Deciding just when Tom stabbed her that day is more difficult, because every scenario presents its own snags. He could have killed Laura as early as 9:00am, straight after his stop at Lotty's cabin, but burying her then would have meant moving the body on his own in broad daylight.



Grave concerns: continued

We drove for another hour or so along I-77 and US 421, found exit 256 OK, and then reached a T junction. "Left or right?" Hadi asked.
    It was a good question. I'd got the impression from other peoples' accounts of this journey that NC263 fed directly off that exit, but there was no roadsign in sight to say whether we'd found the right road or not - let alone any indication of which way we should turn.
    I didn't even know whether it was plausible that a road with that particular designation would look like this, and if Hadi had the means to make an intelligent guess on that front, he was keeping quiet about it. He'd evidently decided I was bonkers anyway and that, if I insisted on pursuing this ridiculous wild goose chase, I had only myself to blame. He would follow my instructions to the letter, but if anyone wanted his opinion, the whole expedition was doomed. "Left or right?" he asked again.
    I tossed a coin in my head, and told Hadi to turn right in the hopes that a helpful roadsign would turn up soon. It didn't, so after a few miles I said maybe I'd been wrong, and that we should turn round and try the other way. We went a few miles past exit 256 in the other direction, but found nothing helpful there either.
    In despair, I said to Hadi that we'd give it one more try in the direction we'd first gone and then, if we had no luck, go straight on to Wilkesboro instead.
    We continued well past the driveway where we'd turned round last time, but still found no signs that could help us.
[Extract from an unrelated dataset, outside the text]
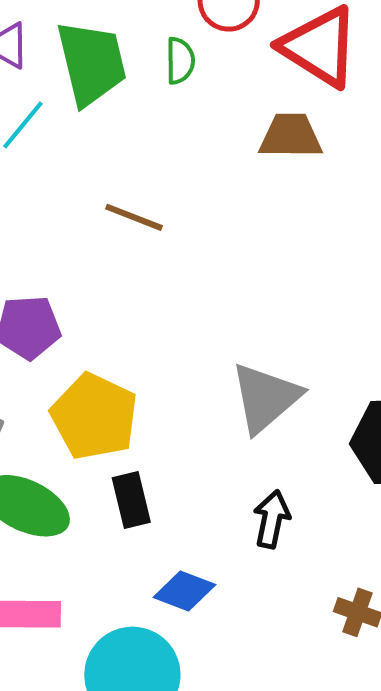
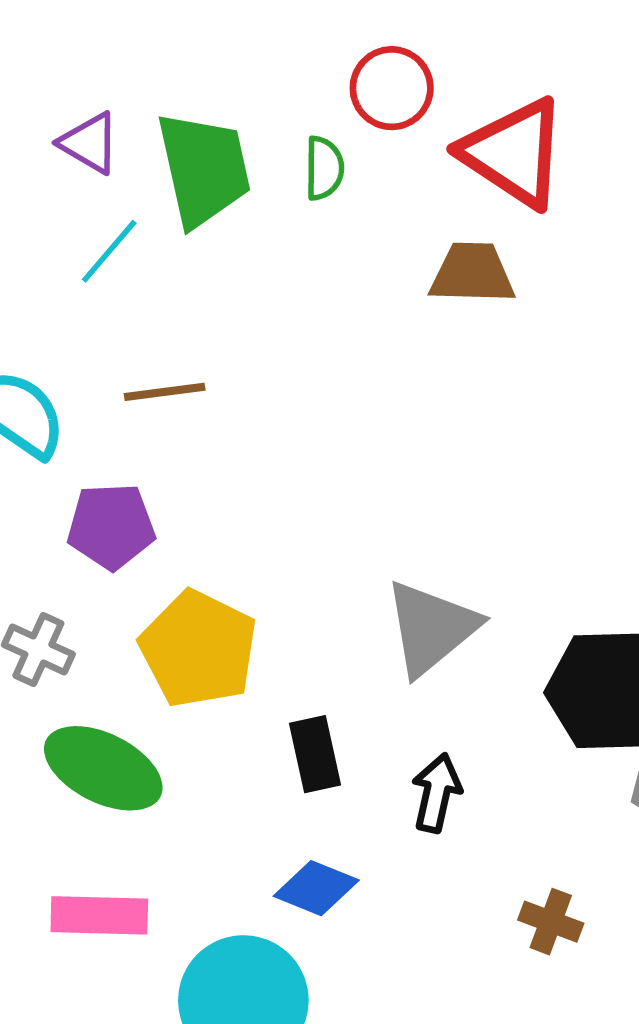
brown line: (134, 217) -> (165, 392), moved, turned -30
black rectangle: (131, 500) -> (315, 754), moved

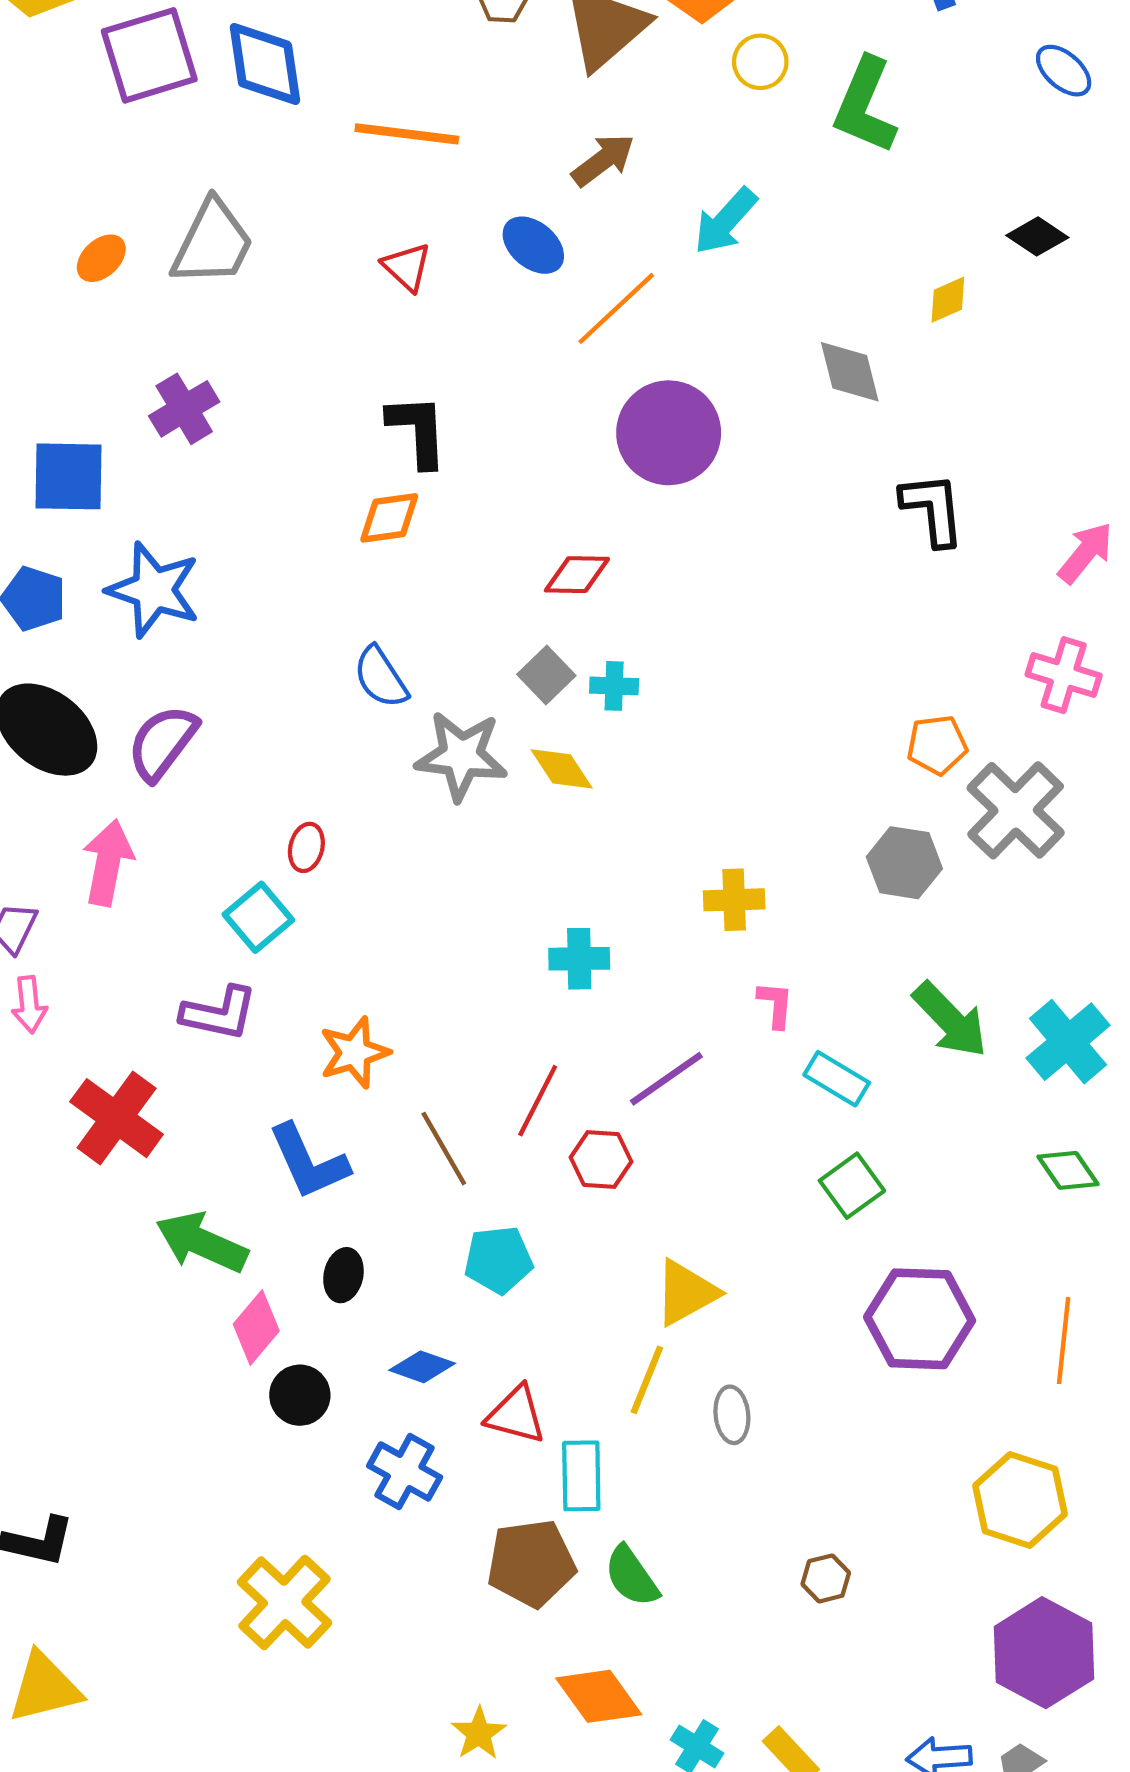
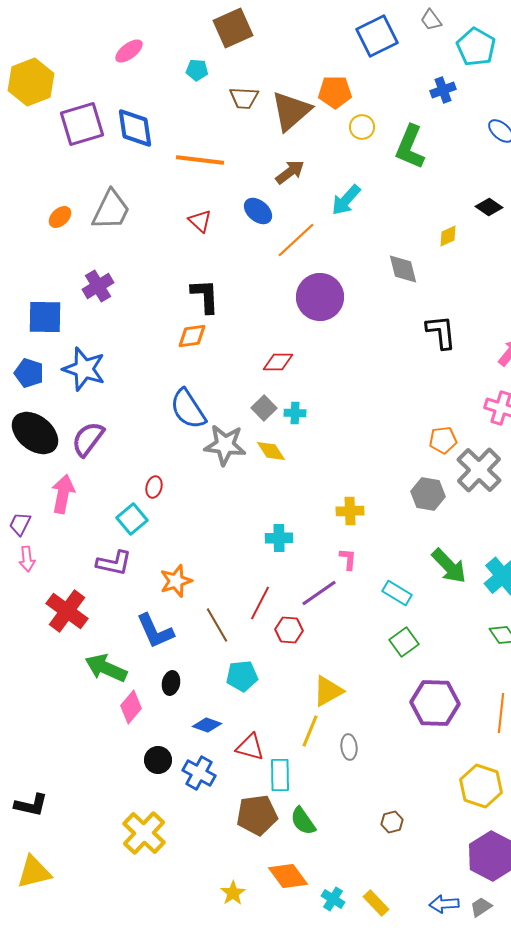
blue semicircle: (381, 677) -> (188, 409), size x1.4
pink L-shape: (776, 1005) -> (348, 559), moved
black circle: (300, 1395) -> (158, 760), moved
We did find a gas station, though, so I got Hadi to pull in there while I nipped out to ask the old boy in the forecourt for directions. Instead of Harry Dean Stanton's dad, this time I want you to imagine Stumpy, the orn'rey old critter who helps John Wayne and Dean Martin defend the sheriff's office in Rio Bravo.
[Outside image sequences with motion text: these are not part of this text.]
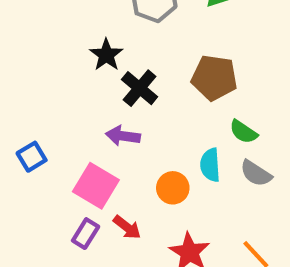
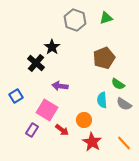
brown pentagon: (214, 78) -> (104, 58), turned -30
black cross: (140, 88) -> (36, 63), moved
orange circle: (173, 188) -> (84, 120), moved
purple rectangle: (86, 234) -> (32, 130), moved

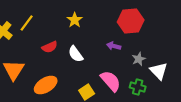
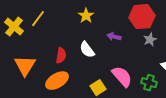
purple arrow: (114, 46) -> (114, 37), moved
red semicircle: (50, 47) -> (61, 56), moved, turned -56
gray star: (139, 59) -> (150, 40), moved

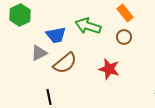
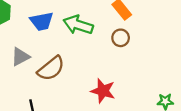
blue trapezoid: (56, 35) -> (42, 21), moved
red star: (109, 69) -> (103, 91), moved

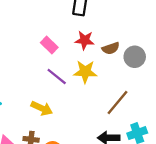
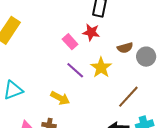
red star: (85, 40) -> (91, 32), moved
yellow star: (85, 72) -> (101, 67), turned 30

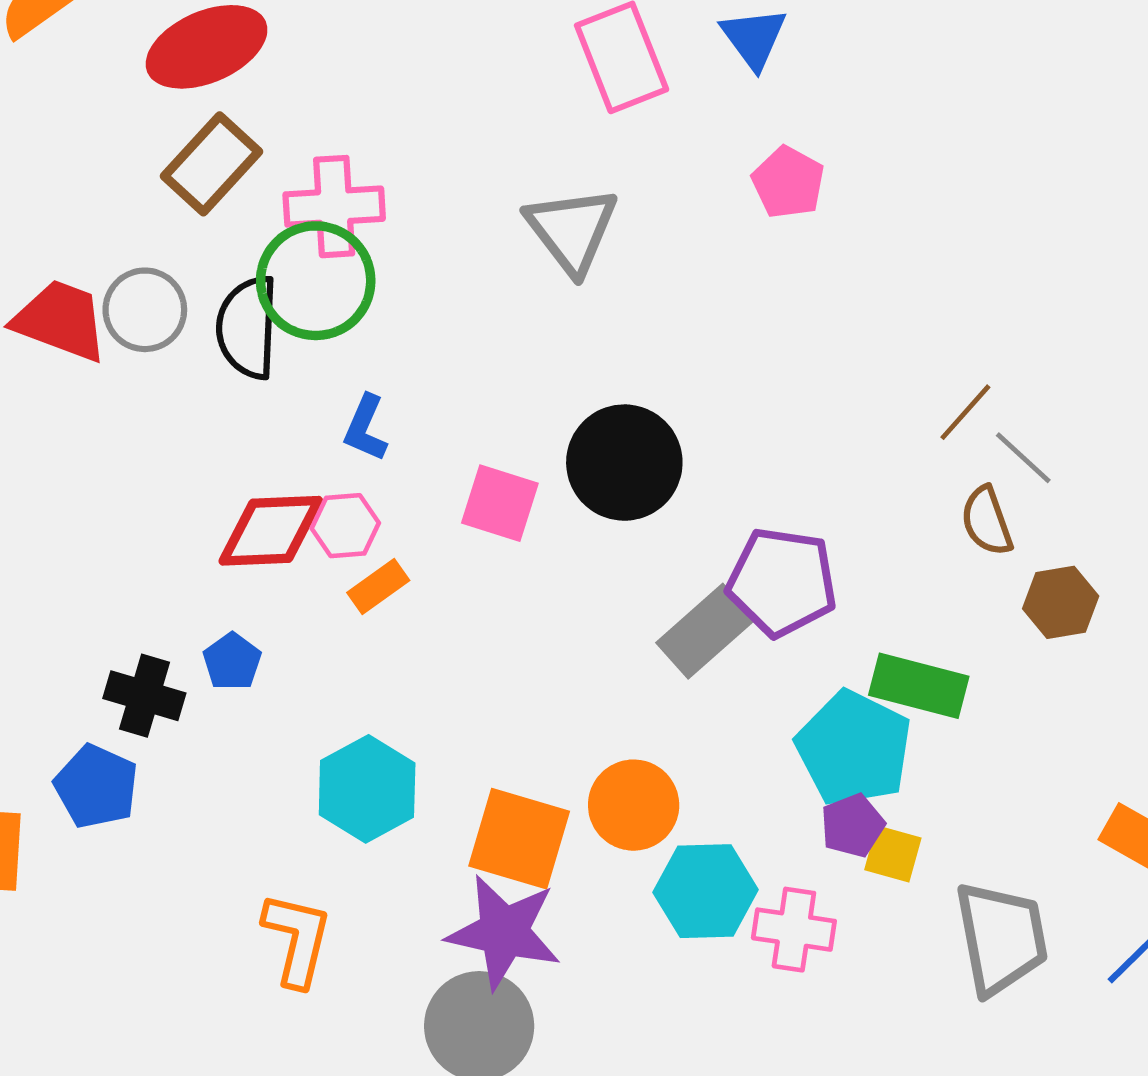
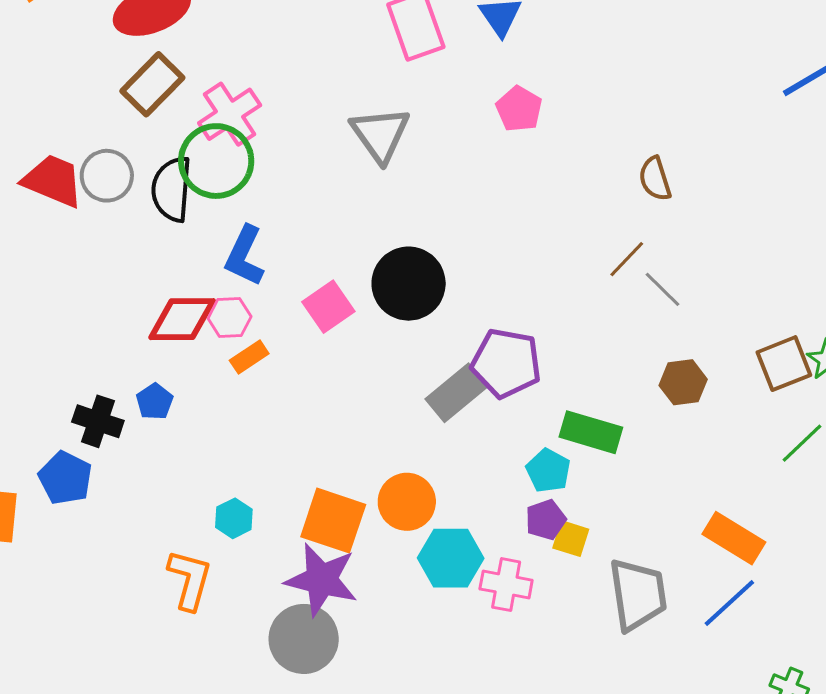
pink cross: (334, 207) -> (230, 114), turned -32
blue L-shape: (366, 428) -> (245, 256), size x1.4
pink square: (500, 503) -> (328, 307), turned 36
brown semicircle: (987, 521) -> (655, 179), moved
cyan pentagon: (854, 748) -> (548, 471), size x0.6
cyan hexagon: (367, 789) -> (234, 518), moved, size x0.6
    My Stumpy had a few random white whiskers sticking out of his chin, plus a couple of gaps in his teeth which gave his voice a slight whistle. He seemed highly amused by the sense of urgency I was trying to convey.
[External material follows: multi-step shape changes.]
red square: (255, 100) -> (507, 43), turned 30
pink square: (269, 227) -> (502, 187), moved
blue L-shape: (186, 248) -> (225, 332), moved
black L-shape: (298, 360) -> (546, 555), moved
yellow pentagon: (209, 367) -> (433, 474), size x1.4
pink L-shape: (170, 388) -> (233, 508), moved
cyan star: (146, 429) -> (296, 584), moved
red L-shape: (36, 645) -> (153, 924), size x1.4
    He did his best to be helpful all the same, and I think he was saying that we would hit 263 if we continued another 20 miles or so in the direction we'd been heading. I couldn't be sure, though, because all his directions took their reference point from somewhere called "the River Road" which no other account I'd seen had mentioned. When he could see I was none the wiser, he added the advice that I should "call the state troopers", which - even if I'd had any idea how to go about it - seemed unlikely to help.
   Everything I'd read about this journey suggested 263 couldn't be another 20 miles on from exit 256 - didn't it? - and I could see the gas station's only other worker already grinning at the realisation that good old Stumpy had baffled another stranger. Perhaps that's why they kept him around.
    The past hour or so of fruitless roaming had left Hadi and I increasingly testy with one another, and I decided I'd better call a halt before this deteriorated into open hostility. "Let's just go on to Wilkesboro," I said as I climbed back into the car.
    Hadi suppressed a grin of triumph as he tapped the address I gave him for Wilkesboro's old jailhouse into the SatNav and we drove off in a slightly tense silence. We passed several signs saying "To 263" on the Wilkesboro road, but neither of us had the heart to propose investigating them further.